Reputation: 1222
I've hit a brick wall with my scrapy scrape of an html table. Basically, I have a piece of code that works by first assigning column names as objects, using them as keys and then appending them with corresponding xpath entries to a separate object. These are then put into a pandas
dataframe, ultimately converted into a csv for final use.
import scrapy
from scrapy.selector import Selector
import re
import pandas as pd
class PostSpider(scrapy.Spider):
name = "standard_squads"
start_urls = [
"https://fbref.com/en/comps/11/stats/Serie-A-Stats",
]
def parse(self, response):
column_index = 1
columns = {}
for column_node in response.xpath('//*[@id="stats_standard_squads"]/thead/tr[2]/th'):
column_name = column_node.xpath("./text()").extract_first()
print("column name is: " + column_name)
columns[column_name] = column_index
column_index += 1
matches = []
for row in response.xpath('//*[@id="stats_standard_squads"]/tbody/tr'):
match = {}
for column_name in columns.keys():
if column_name=='Squad':
match[column_name]=row.xpath('th/a/text()').extract_first()
else:
match[column_name] = row.xpath(
"./td[{index}]//text()".format(index=columns[column_name]-1)
).extract_first()
matches.append(match)
print(matches)
df = pd.DataFrame(matches,columns=columns.keys())
yield df.to_csv("test_squads.csv",sep=",", index=False)
However, I just realised that the column header names in the xpath response (//*[@id="stats_standard_squads"]/thead/tr[2]/th
) actually contain duplicates (for example on the page xG
appears twice in the table, as does xA
). Because of this when I loop through columns.keys()

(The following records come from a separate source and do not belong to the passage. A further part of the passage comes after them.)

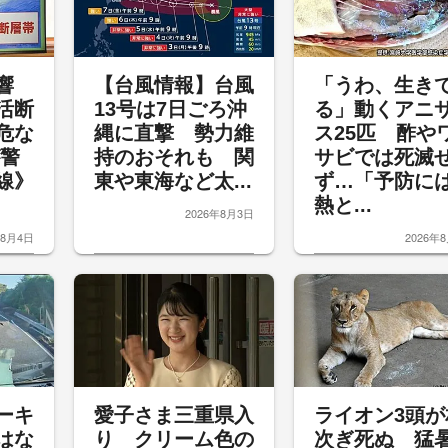
響
【台風情報】台風
「うわ、生き
活断
13号は7日ごろ沖
る」動くアニ
危な
縄に直撃 勢力維
ス25匹 酢や
が警
持のおそれも 関
サビでは死滅
線》
東や東海など太...
ず…「予防に
熱と...
2026年8月3日
年8月4日
2026年
ーキ
愛子さま三重県入
ライオン3頭が
はな
り クリーム色の
次ぎ死ぬ 猛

it tosses the duplicates away and so I only end up with 20 columns in the final csv, instead of 25.
I'm not sure what to do now- I've tried adding the column names to a list, adding them as dataframe headers and then appending to a new row each time but it seems to be a lot of boilerplate. I was hoping that there might be a simpler solution to this automated scrape which allows for duplicate names in a pandas dataframe column?
Upvotes: 0
Views: 228
Reputation: 10666
What about reading a list of columns into an array and adding suffixes:
def parse(self, response):
columns = []
for column_node in response.xpath('//*[@id="stats_standard_squads"]/thead/tr[2]/th'):
column_name = column_node.xpath("./text()").extract_first()
columns.append(column_name)
matches = []
for row in response.xpath('//*[@id="stats_standard_squads"]/tbody/tr'):
match = {}
suffixes = {}
for column_index, column_name in enumerate(columns):
# Get correct Index for the currect column
if column_name not in suffixes:
suffixes[column_name] = 1
df_name = column_name # no suffix for the first catch
else:
suffixes[column_name] += 1
df_name = f'{column_name}_{suffixes[column_name]}'
if column_name=='Squad':
match[df_name]=row.xpath('th/a/text()').extract_first()
else:
match[df_name] = row.xpath(
"./td[{index}]//text()".format(index=column_index)
).extract_first()
matches.append(match)
print(matches)
df = pd.DataFrame(matches,columns=columns.keys())
yield df.to_csv("test_squads.csv",sep=",", index=False)
Upvotes: 1